* _Dataset content_
• • • •

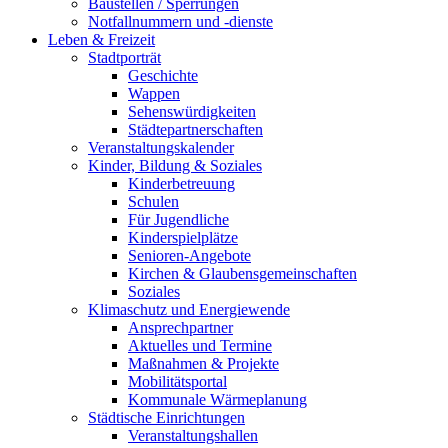
Baustellen / Sperrungen
Notfallnummern und -dienste
Leben & Freizeit
Stadtporträt
Geschichte
Wappen
Sehenswürdigkeiten
Städtepartnerschaften
Veranstaltungskalender
Kinder, Bildung & Soziales
Kinderbetreuung
Schulen
Für Jugendliche
Kinderspielplätze
Senioren-Angebote
Kirchen & Glaubensgemeinschaften
Soziales
Klimaschutz und Energiewende
Ansprechpartner
Aktuelles und Termine
Maßnahmen & Projekte
Mobilitätsportal
Kommunale Wärmeplanung
Städtische Einrichtungen
Veranstaltungshallen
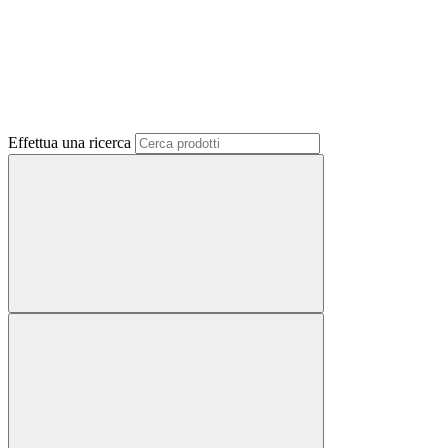
Effettua una ricerca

• • • •

* _Brief_
Reproduce the data in full. Do not carry over any picture.

* _Answer area_
Baustellen / Sperrungen
Notfallnummern und -dienste
Leben & Freizeit
Stadtporträt
Geschichte
Wappen
Sehenswürdigkeiten
Städtepartnerschaften
Veranstaltungskalender
Kinder, Bildung & Soziales
Kinderbetreuung
Schulen
Für Jugendliche
Kinderspielplätze
Senioren-Angebote
Kirchen & Glaubensgemeinschaften
Soziales
Klimaschutz und Energiewende
Ansprechpartner
Aktuelles und Termine
Maßnahmen & Projekte
Mobilitätsportal
Kommunale Wärmeplanung
Städtische Einrichtungen
Veranstaltungshallen
Effettua una ricerca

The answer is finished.